• Work item: Print every entry exactly once more, omitting each picture.

[Collected data]

○ ○ ○ ○ ○ ○ ○

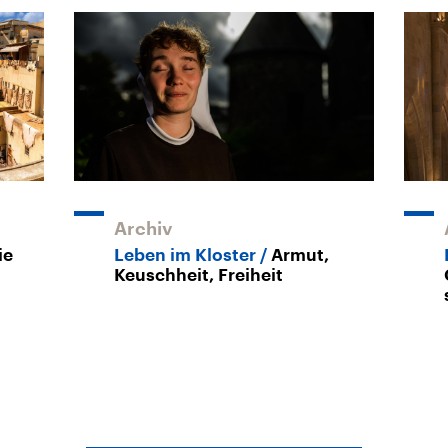
Archiv
ie
Leben im Kloster
Armut,
Keuschheit, Freiheit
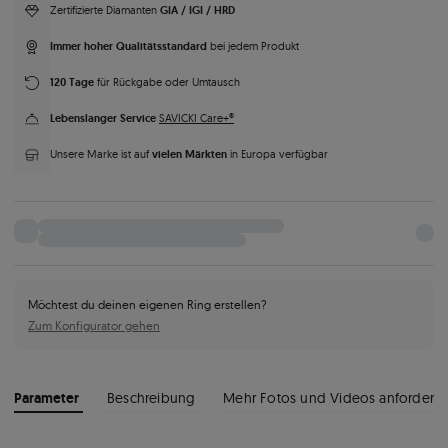
GIA / IGI / HRD
Zertifizierte Diamanten
Immer hoher Qualitätsstandard
bei jedem Produkt
120 Tage
für Rückgabe oder Umtausch
Lebenslanger Service
SAVICKI Care+®
vielen Märkten
Unsere Marke ist auf
in Europa verfügbar
Möchtest du deinen eigenen Ring erstellen?
Zum Konfigurator gehen
Parameter
Beschreibung
Mehr Fotos und Videos anfordern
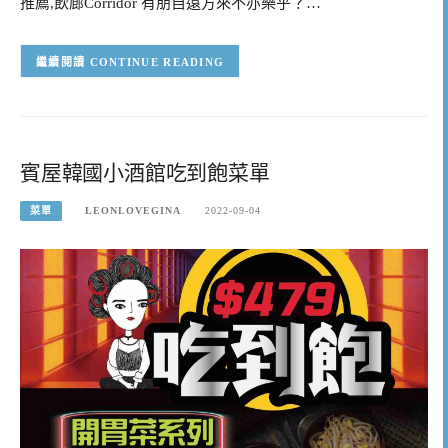
推薦,飲廊Corridor 有朋自遠方來不亦樂乎？…
CONTINUE READING
賓屋韓國小酒館吃到飽菜單
菜單
LEONLOVEGINA
2022-09-04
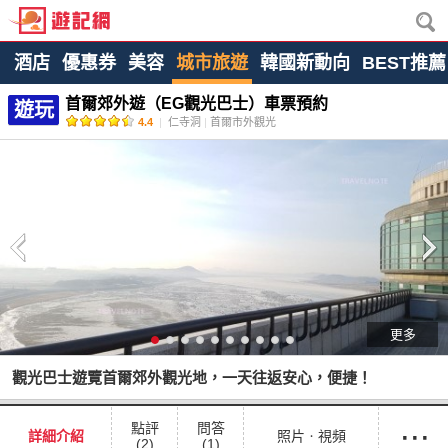
酒店
優惠券
美容
城市旅遊
韓國新動向
BEST推薦
首爾郊外遊（EG觀光巴士）車票預約
遊玩
4.4
|
仁寺洞
|
首爾市外觀光
更多
觀光巴士遊覽首爾郊外觀光地，一天往返安心，便捷！
···
點評
問答
詳細介紹
照片ㆍ視頻
(2)
(1)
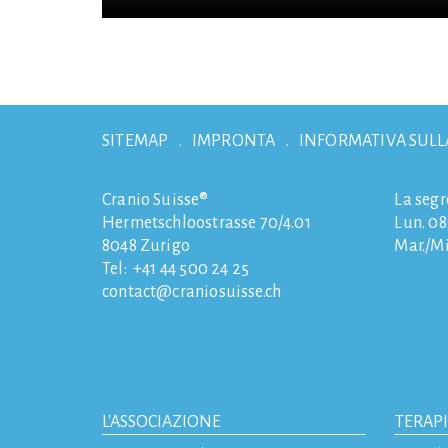
SITEMAP
IMPRONTA
INFORMATIVA SULL
Cranio Suisse®
La segr
Hermetschloostrasse 70/4.01
Lun. 08:
8048
Zurigo
Mar./Mi
Tel:
+41 44 500 24 25
contact
craniosuisse.ch
L'ASSOCIAZIONE
TERAP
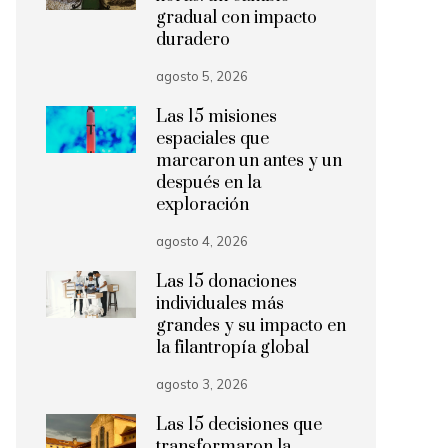
gradual con impacto
duradero
agosto 5, 2026
Las 15 misiones
espaciales que
marcaron un antes y un
después en la
exploración
agosto 4, 2026
Las 15 donaciones
individuales más
grandes y su impacto en
la filantropía global
agosto 3, 2026
Las 15 decisiones que
transformaron la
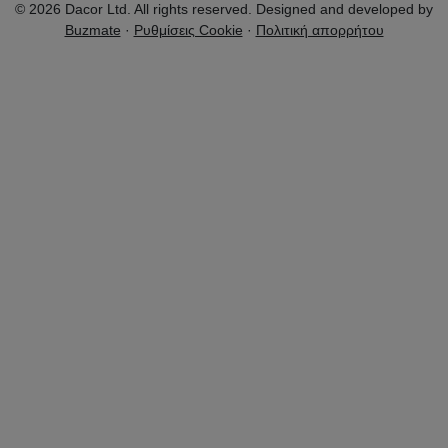
© 2026 Dacor Ltd. All rights reserved. Designed and developed by
Buzmate
·
Ρυθμίσεις Cookie
·
Πολιτική απορρήτου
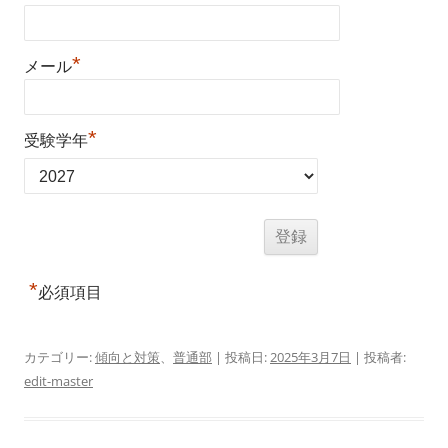
*
メール
*
受験学年
*
必須項目
カテゴリー:
傾向と対策
、
普通部
| 投稿日:
2025年3月7日
|
投稿者:
edit-master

○ ○ ○ ○ ○ ○ ○

• Solution:
Archiv
ie
Leben im Kloster
Armut,
Keuschheit, Freiheit
GIA / IGI / HRD
Zertifizierte Diamanten
Immer hoher Qualitätsstandard
bei jedem Produkt
120 Tage
für Rückgabe oder Umtausch
Lebenslanger Service
SAVICKI Care+®
vielen Märkten
Unsere Marke ist auf
in Europa verfügbar
Möchtest du deinen eigenen Ring erstellen?
Zum Konfigurator gehen
Parameter
Beschreibung
Mehr Fotos und Videos anfordern
推薦,飲廊Corridor 有朋自遠方來不亦樂乎？…
CONTINUE READING
賓屋韓國小酒館吃到飽菜單
菜單
LEONLOVEGINA
2022-09-04
酒店
優惠券
美容
城市旅遊
韓國新動向
BEST推薦
首爾郊外遊（EG觀光巴士）車票預約
遊玩
4.4
|
仁寺洞
|
首爾市外觀光
更多
觀光巴士遊覽首爾郊外觀光地，一天往返安心，便捷！
···
點評
問答
詳細介紹
照片ㆍ視頻
(2)
(1)
SITEMAP
IMPRONTA
INFORMATIVA SULL
Cranio Suisse®
La segr
Hermetschloostrasse 70/4.01
Lun. 08:
8048
Zurigo
Mar./Mi
Tel:
+41 44 500 24 25
contact
craniosuisse.ch
L'ASSOCIAZIONE
TERAP
gradual con impacto
duradero
agosto 5, 2026
Las 15 misiones
espaciales que
marcaron un antes y un
después en la
exploración
agosto 4, 2026
Las 15 donaciones
individuales más
grandes y su impacto en
la filantropía global
agosto 3, 2026
Las 15 decisiones que
transformaron la
© 2026 Dacor Ltd. All rights reserved. Designed and developed by
Buzmate
·
Ρυθμίσεις Cookie
·
Πολιτική απορρήτου
*
メール
*
受験学年
*
必須項目
カテゴリー:
傾向と対策
、
普通部
| 投稿日:
2025年3月7日
|
投稿者:
edit-master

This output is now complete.